Instructions to follow -> Throughout the listing below, show every line in which "grief" occurs.

Information provided ->
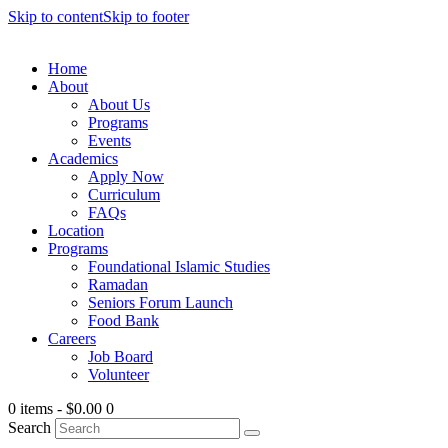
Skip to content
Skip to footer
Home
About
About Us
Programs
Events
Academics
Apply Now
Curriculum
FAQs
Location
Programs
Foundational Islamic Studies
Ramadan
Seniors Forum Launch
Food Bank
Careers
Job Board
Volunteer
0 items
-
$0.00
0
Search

--

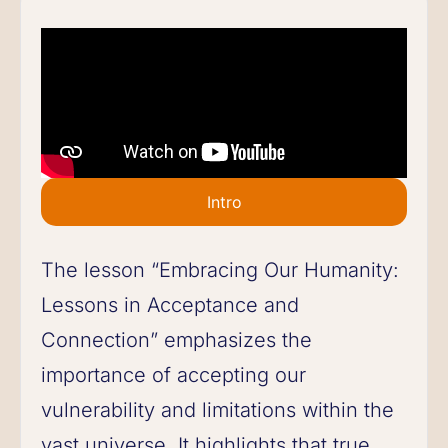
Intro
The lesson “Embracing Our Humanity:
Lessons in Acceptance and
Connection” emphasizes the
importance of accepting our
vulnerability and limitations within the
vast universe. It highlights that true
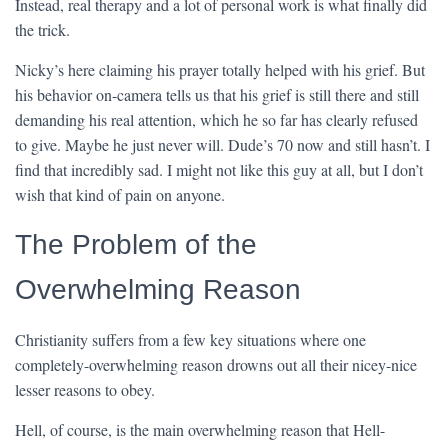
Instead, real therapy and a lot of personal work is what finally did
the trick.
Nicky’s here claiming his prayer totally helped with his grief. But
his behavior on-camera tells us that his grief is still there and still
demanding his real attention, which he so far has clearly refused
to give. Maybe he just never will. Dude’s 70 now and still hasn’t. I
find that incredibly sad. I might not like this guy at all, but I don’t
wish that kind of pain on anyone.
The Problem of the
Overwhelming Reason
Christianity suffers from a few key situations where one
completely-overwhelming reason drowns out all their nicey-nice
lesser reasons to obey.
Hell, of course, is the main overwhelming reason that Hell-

Task answer ->
Nicky’s here claiming his prayer totally helped with his grief. But
his behavior on-camera tells us that his grief is still there and still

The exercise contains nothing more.